In diesem Sinne: Horray, mein Handtuch lebt wieder!

Ein Wort noch zu Garantie/Gewährleistung und Cyberport: Handtuch hat ja nur ein Jahr Garantie gehabt, aber trotzdem die zwei Jahre gesetzliche Gewährleistung. Daher bin ich auch vorher zu Cyberport in der Friedrichsstraße gestiefelt, um zu gucken, ob da noch was zu machen ist. Der Fehler wäre ja theoretisch, wenn man die Symphtomatik richtig deutet (was ja als Händler dieser Geräte durchaus möglich sein sollte), leicht zu beheben gewesen und das ganze wäre bei der perstigen Qualität der Wärmeleitpaste evtl. sogar ein Herstellerfehler. Aber der Cyberportmitarbeiter hat es sich nicht einmal angeguckt. Fragte nur nach Garantie (war abgelaufen), ob die 6 Monate der Gewährleistung schon vorrüber wären (jop) und ob ich "eindeutig beweisen könne, dass der Fehler schon beim kauf bestand". Sehr schön noch:

<ich> Also habe ich jetzt nen kaputten Laptop und muss damit Leben?
<Verkäufer> Klingt jetzt vielleicht doof, aber ja.

Kundensupport sieht anders aus. Aber vielleicht war das auch nur ein Einzelfall, who knows. Hauptsache mein Handtuch geht wieder! :)

Netzwerk für Opal

08.12.2009 18:48, Tags: #Development, #Uni, #Opal
In der Uni beschäftigen wir uns gerade in MPGI1 ("Methodische und Praktische Grundlagen der Informatik") mit Opal, einer funktionalen Programmiersprache, die an der TU-Berlin entwickelt wurde.

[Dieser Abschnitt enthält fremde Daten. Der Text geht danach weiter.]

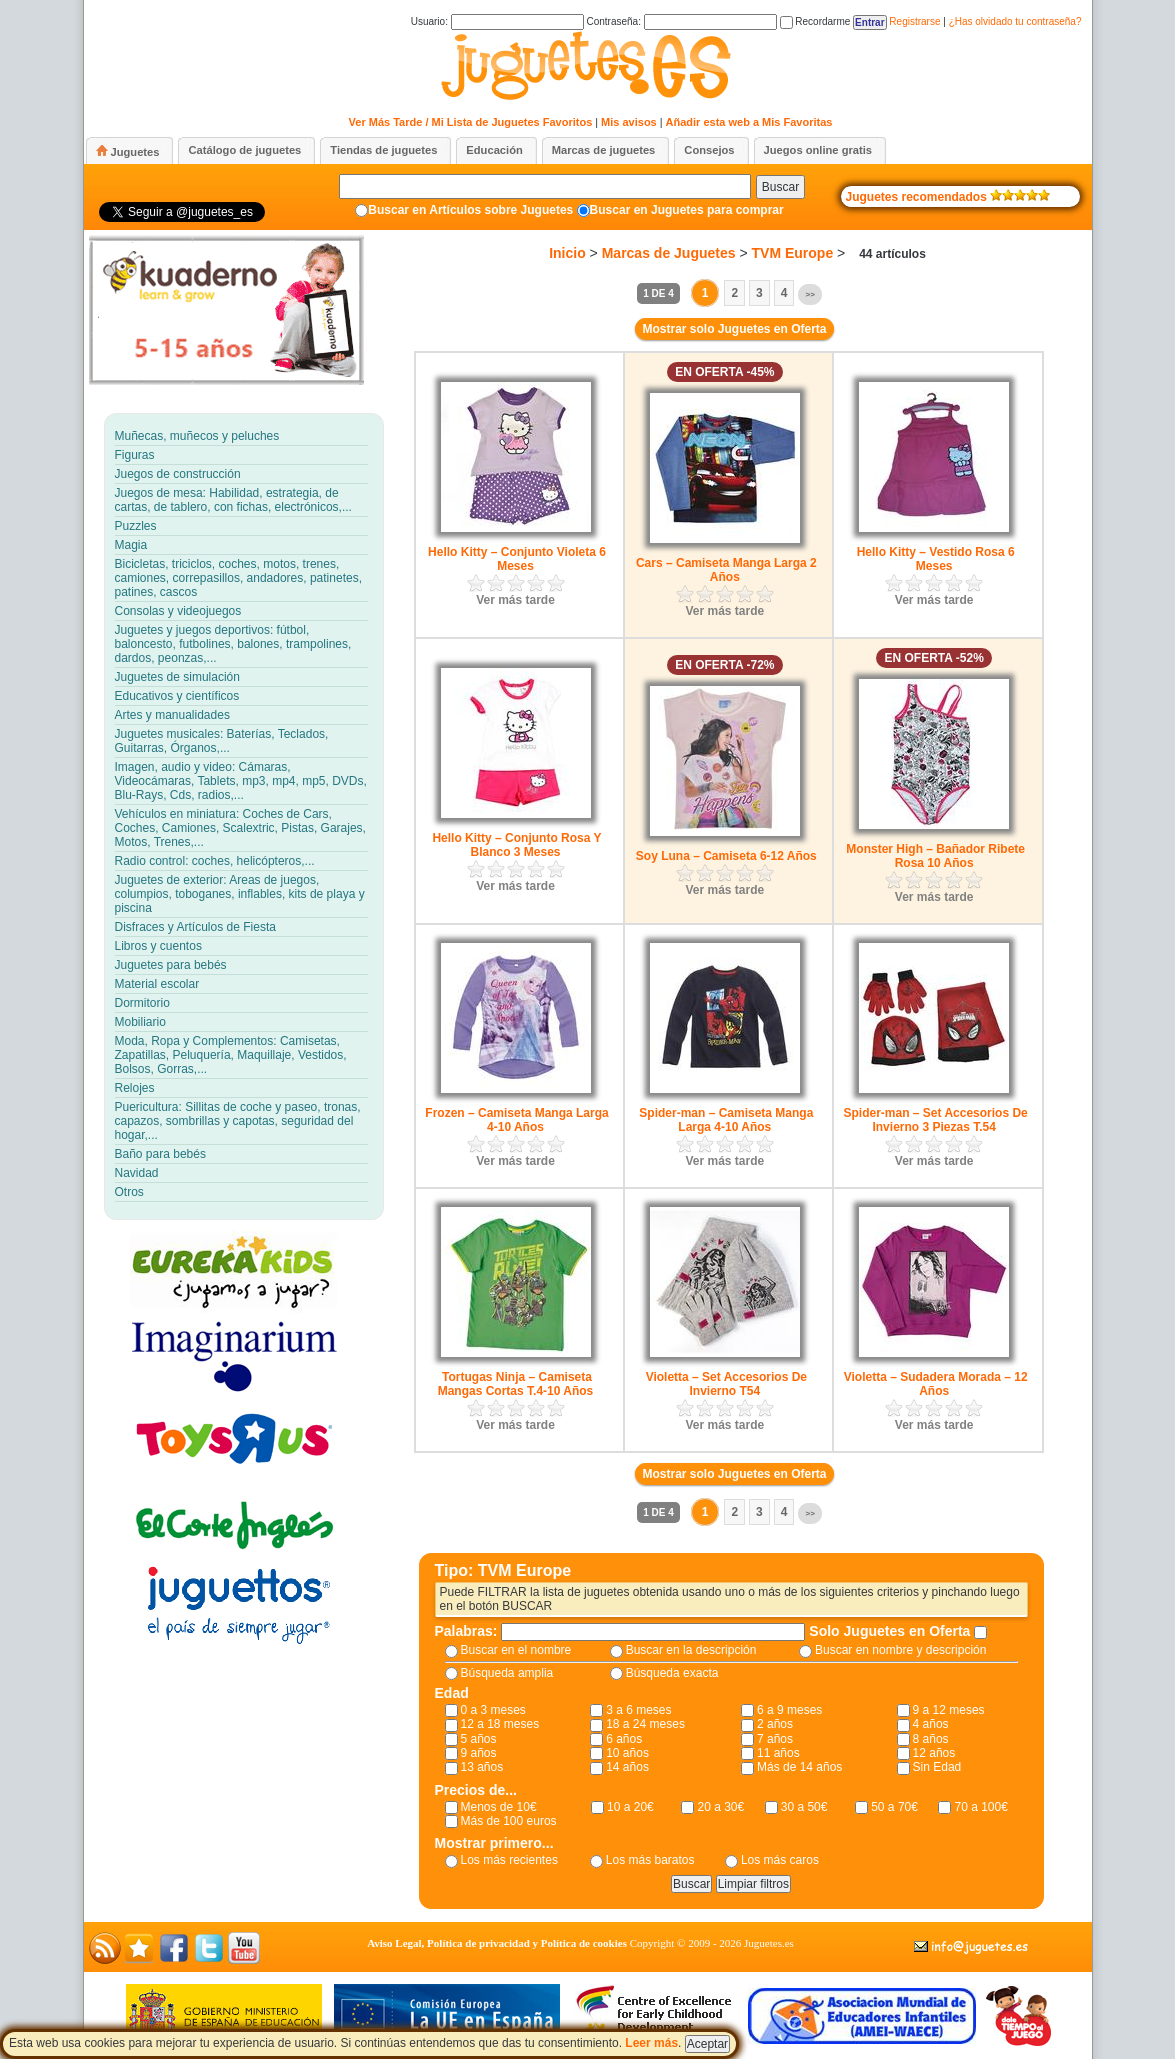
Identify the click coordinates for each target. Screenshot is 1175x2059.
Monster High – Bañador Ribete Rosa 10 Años (935, 856)
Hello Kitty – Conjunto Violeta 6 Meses (517, 559)
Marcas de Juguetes (669, 253)
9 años (479, 1753)
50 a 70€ (894, 1807)
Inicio (567, 253)
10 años (627, 1753)
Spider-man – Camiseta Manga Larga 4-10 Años (726, 1120)
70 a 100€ (980, 1807)
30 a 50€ (804, 1807)
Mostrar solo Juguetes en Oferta (734, 329)
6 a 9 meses (789, 1710)
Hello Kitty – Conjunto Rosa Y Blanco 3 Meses (516, 845)
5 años (479, 1739)
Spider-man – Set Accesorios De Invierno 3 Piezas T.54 (936, 1120)
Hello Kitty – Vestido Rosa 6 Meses (936, 559)
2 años (775, 1724)
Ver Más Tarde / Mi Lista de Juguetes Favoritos (471, 122)
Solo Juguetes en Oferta (891, 1631)
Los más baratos (650, 1860)
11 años (778, 1753)
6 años (624, 1739)
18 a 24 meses (645, 1724)
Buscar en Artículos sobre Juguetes (470, 210)
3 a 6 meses (638, 1710)
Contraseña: (681, 21)
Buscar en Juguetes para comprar (687, 210)
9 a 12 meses (949, 1710)
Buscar (780, 187)
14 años (627, 1767)
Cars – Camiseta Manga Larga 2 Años (726, 570)
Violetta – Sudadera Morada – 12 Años (936, 1384)
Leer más (651, 2043)
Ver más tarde (515, 600)
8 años (931, 1739)
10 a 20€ (630, 1807)
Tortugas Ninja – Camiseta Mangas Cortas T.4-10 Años (516, 1384)
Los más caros (780, 1860)
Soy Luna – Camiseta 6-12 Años (726, 856)
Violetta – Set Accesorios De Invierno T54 (726, 1384)
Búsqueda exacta (672, 1673)
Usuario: (497, 21)
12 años (934, 1753)
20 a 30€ (720, 1807)
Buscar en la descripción (691, 1650)
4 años (931, 1724)
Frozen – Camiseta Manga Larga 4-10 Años (516, 1120)
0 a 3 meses (493, 1710)
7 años (775, 1739)
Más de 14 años (799, 1767)
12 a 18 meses (500, 1724)
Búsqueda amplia (507, 1673)
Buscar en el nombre (516, 1650)
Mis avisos (629, 122)
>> (809, 294)
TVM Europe (793, 253)
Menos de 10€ (499, 1807)
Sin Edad (937, 1767)
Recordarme (815, 21)
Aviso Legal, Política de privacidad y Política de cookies (497, 1943)
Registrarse (914, 21)
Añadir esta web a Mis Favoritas (749, 122)
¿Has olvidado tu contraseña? (1015, 21)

Um mich mal ein wenig mehr mit dem inneren der Sprache zu beschäftigen und auch - was eigentlich der Hauptgrund war - um diesem "mit Opal kann man ja gar nichts richtiges machen!" entgegen zu wirken habe ich mich mal dran gemacht und ein Netzwerkmodul für Opal geschrieben: Netpal.

Damit dieser "Proof of Concept" nicht alleine im Raum steht gibt es noch ChatPal, ein simpler Chat. Wer will, der kann ja gerne mal vorbeischauen! ;)

Warum ich GPS für mein Netbook brauche

15.10.2009 20:33, Tags: #Leben, #Zeug
Da sitzt man gemütlich in der U-Bahn auf dem Weg nach Hause, coded in der Zeit ein bisschen Kram und plötzlich - ist man 4 Stationen weiter, als man eigentlich wollte. Prinzipiell nicht das, was man will. Aber was macht man, wenn man so vertieft in sein Schaffen ist und trotzdem nicht seine Station verpassen will? Standortsbestimmung! Man bestimmt seinen Standort über GPS/WLAN o.ä., und schaut, wo man sich gerade auf der Bahnstrecke befindet. 10-20 Sekunden bevor man die Station erreicht hat sagt einem der Laptop mit einem Popup "Du bist da!" und lockt dann erstmal den Screen.

Problematisch wird die Geschichte nur, wenn man mit der U-Bahn durch Tunnel fährt, in denen man keinerlei Möglichkeiten zur Positionsbestimmung hat. Hier könnte man die ungefähre Fahrtzeit schätzen, um sich dann nach dieser Zeit warnen zu lassen - ob das genau genug ist, ist eine andere Frage.

Im Zweifelsfall hilft einem da wohl doch nichts weiter, als ab und zu den Kopf zu heben, um das jeweilige Stationsschild zu lesen.